In one of her signature roles, Lana Turner outperforms the other actors by a mile. This was perhaps because she knew the part, herself a gossip and a subject of just the sort of lurid Hollywood narratives — eight marriages included — that would peak later in the ’50s with her ties to an abusive, murdered gangster named Johnny Stompanato. Turner got a kick out of it all and liked nothing more than to be queried about her personal life; she is the sort of dramatic, over-the-top presence that the world of this film is built on, and yet her work within it is marked by its humane subtelty. It’s an instantly appealing performance, but it was inexplicably Gloria Grahame, sensual but ridiculous as writer Dick Powell’s southern belle bride, who walked away with an Oscar. Grahame’s award may have been a pity move since she is saddled with the most blankly silly story arc in the film — a chatterbox silenced by a Romeo and a plane crash — but she’s merely a symptom of the way the film substitutes its bare skepticism about The Biz for any real insight into the characters or their actions. There’s not much any actor could do to “fix” these three overly simplistic stories and their occupants.
That said, the airing of dirty laundry is fun — is Turner’s troubled Georgia Lorrison modeled upon Judy Garland? Rita Hayworth? Jennifer Jones? No one disputes that Leo G. Carroll, in a series of barks and bites that roll ferociously across the screen, is playing one of the directors he most often worked with, Alfred Hitchcock, and the film is quite brutal toward his working methods and the presence of his wife as a co-decisionmaker, but it’s a pity that this remarkable and funny performance is confined to just two scenes. It’s interesting that the film is more even-handed and arguably less mean-spirited than Sunset Blvd. but also has so, so much less a sense of gravity and honesty to it, and certainly less wit, and when you look at the way it tempers its passionately bitter treatment of Hitchcock, you sense why Wilder succeded where Minnelli and writer Charles Schnee did not. Minnelli in particular is too much a part of this industry to ridicule it the way Wilder felt free to.

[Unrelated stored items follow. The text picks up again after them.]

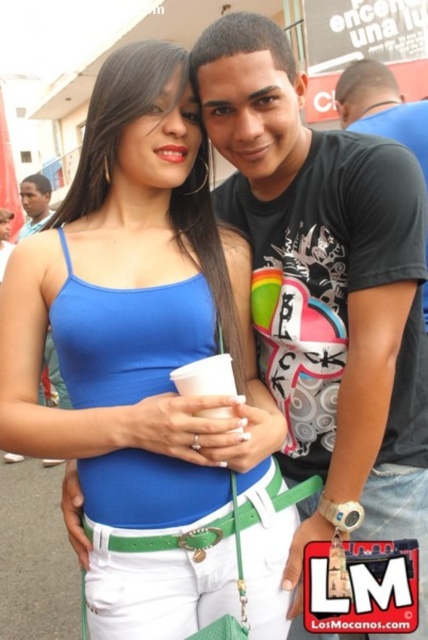 Who is lower down, black matte t-shirt at center or matte black headband at upper left?

black matte t-shirt at center is lower down.

Who is more forward, (356, 262) or (44, 202)?

Point (356, 262) is in front.

Identify the location of black matte t-shirt at center. Image resolution: width=428 pixels, height=640 pixels. (326, 289).

Where is `matte blue tank top at center`? matte blue tank top at center is located at coordinates (139, 349).

Can you confirm if matte blue tank top at center is bigger than black matte t-shirt at center?

Incorrect, matte blue tank top at center is not larger than black matte t-shirt at center.

Is point (205, 156) in front of point (416, 360)?

No, it is behind (416, 360).

You are a GUI agent. You are given a task and a screenshot of the screen. Output one action in this format:
    pyautogui.click(x=<x>, y=<y>)
    Task: Click on the matte blue tank top at center
    The image size is (428, 640).
    Given the screenshot: What is the action you would take?
    pyautogui.click(x=139, y=349)

Who is positioned more to the right, matte blue tank top at center or matte black headband at upper left?

matte blue tank top at center is more to the right.

Is point (184, 352) positioned in front of point (29, 205)?

Yes.

The height and width of the screenshot is (640, 428). In order to click on matte blue tank top at center in this screenshot , I will do `click(139, 349)`.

The film’s last scene — when all three parties say no to a patsy begging them to work with Shields again then crowd around another extension to hear how he takes the news — is unmistakably meant as its key. Its actual meaning, though, is muddy: is it simply saying that we are both repelled and fascinated by the assholes in our lives? Or that the allure of a great underdog victory trumps all common sense? Or that kind people and their nemeses alike can’t get enough of one another? Whatever it’s trying to get at, it does so with sufficient clumsiness that it just seems silly. So does the film as a whole, and yet as a document of how the world of American movies saw itself in the early 1950s, just when things were beginning to unravel at the studios, it is essential — and a goldmine for any research into that narrative. But as entertainment, it’s merely passable, despite (and maybe because of) some moments that suggest just how much of a wallop it could’ve been.